The answer must be every line of the records below that contains the word "attendu".

Start of Data to use

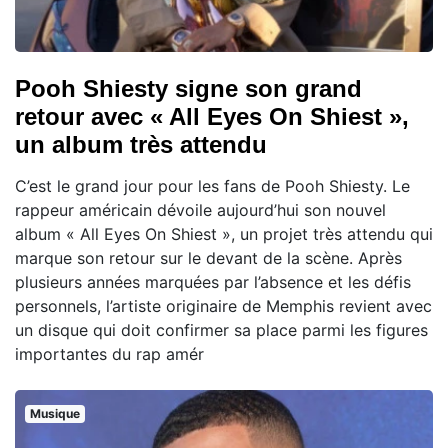
Pooh Shiesty signe son grand
retour avec « All Eyes On Shiest »,
un album très attendu
C’est le grand jour pour les fans de Pooh Shiesty. Le
rappeur américain dévoile aujourd’hui son nouvel
album « All Eyes On Shiest », un projet très attendu qui
marque son retour sur le devant de la scène. Après
plusieurs années marquées par l’absence et les défis
personnels, l’artiste originaire de Memphis revient avec
un disque qui doit confirmer sa place parmi les figures
importantes du rap amér
Musique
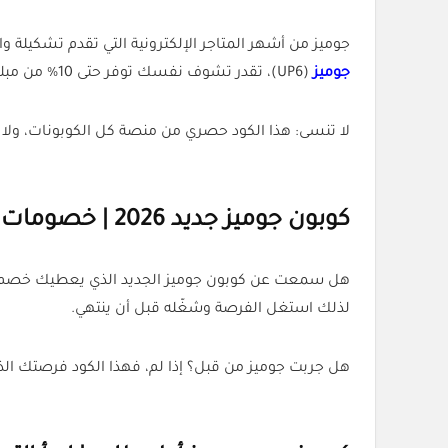
جوميز من أشهر المتاجر الإلكترونية التي تقدم تشكيلة 
جوميز
(UP6)، تقدر تشوف نفسك توفر حتى 10% من مبلغ الطلب.
لا تنسى: هذا الكود حصري من منصة كل الكوبونات، ولا 
كوبون جوميز جديد 2026 | خصومات حصرية للعملاء الجدد
لذلك استغل الفرصة وشغّله قبل أن ينتهي.
هل جربت جوميز من قبل؟ إذا لم، فهذا الكود فرصتك الذه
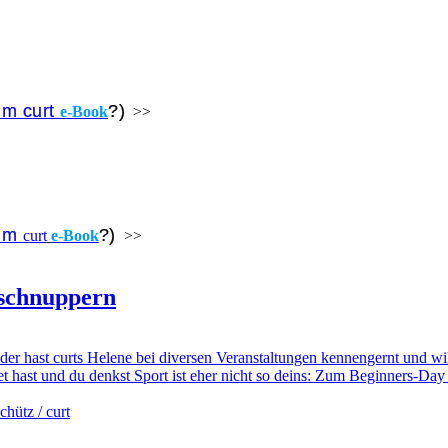
um curt
?)
e-Book
>>
zum
?)
curt
e-Book
>>
nschnuppern
Oder hast curts Helene bei diversen Veranstaltungen kennengernt und w
t hast und du denkst Sport ist eher nicht so deins: Zum Beginners-Day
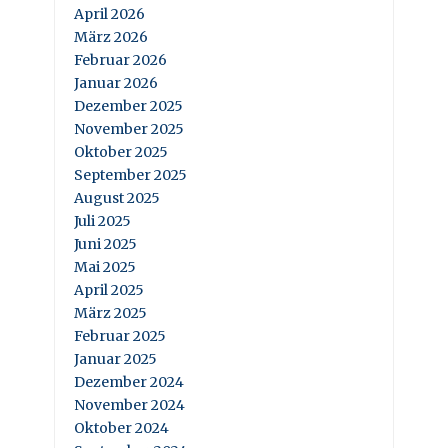
April 2026
März 2026
Februar 2026
Januar 2026
Dezember 2025
November 2025
Oktober 2025
September 2025
August 2025
Juli 2025
Juni 2025
Mai 2025
April 2025
März 2025
Februar 2025
Januar 2025
Dezember 2024
November 2024
Oktober 2024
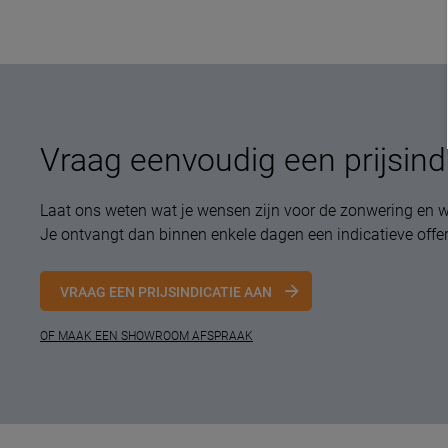
Vraag eenvoudig een prijsind
Laat ons weten wat je wensen zijn voor de zonwering en w
Je ontvangt dan binnen enkele dagen een indicatieve offer
VRAAG EEN PRIJSINDICATIE AAN
OF MAAK EEN SHOWROOM AFSPRAAK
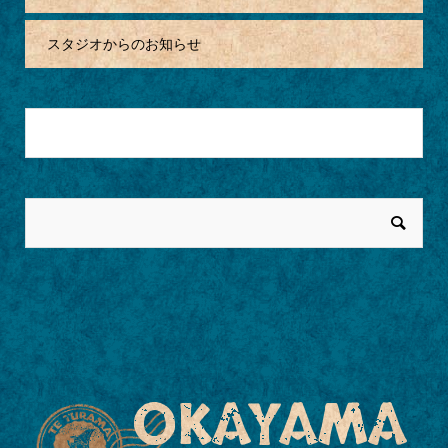
スタジオからのお知らせ
月を選択
OKAYAMA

End of Data to use

Answer for the task
un album très attendu
album « All Eyes On Shiest », un projet très attendu qui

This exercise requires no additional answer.